Turning the World Upside Down #4 detail

Moreover, the surface of Kapoor's luminous new metal sculptures is colder than that of the lushly colored stone he has used in previous sculptures. The effect is a new remoteness -- a loss of intimacy, for all the ironic intimacy the spectator establishes with the sculpture by way of his or her reflection. Passion is clearly sacrificed for spirituality. The question is whether Kapoor has sublimated to the point of no return to the human condition he claims as his subject matter, as his conceptualization of the wall crevice as a "wound" suggests.

At the Edge ot The World II, 1998



There is a modernist monkishness and purity to the new sculptures that seems altogether at odds with his "humanistic" concern with the spectator. But then the split in his oeuvre between passionate sensuousness and pure spirit signals the strong integrative potential of his ego.
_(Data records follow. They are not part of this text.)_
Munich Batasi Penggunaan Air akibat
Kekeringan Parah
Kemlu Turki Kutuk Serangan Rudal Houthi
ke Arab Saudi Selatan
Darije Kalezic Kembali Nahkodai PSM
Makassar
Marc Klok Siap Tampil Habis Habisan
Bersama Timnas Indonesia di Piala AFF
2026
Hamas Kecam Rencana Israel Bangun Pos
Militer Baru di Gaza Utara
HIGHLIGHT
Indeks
It is in the limestone sculpture, simultaneously raw and refined, that he has fine-tuned the tension between the opposites, creating an opportunity for reparative unity
that the ready-made unity of his globes -- the foreordained unity of the circle -- short circuits.

"I am really interested in the end, at the end of the process, at the way a stone is not a stone, the way the stone becomes something else, becomes light, becomes a proposition, becomes a lens."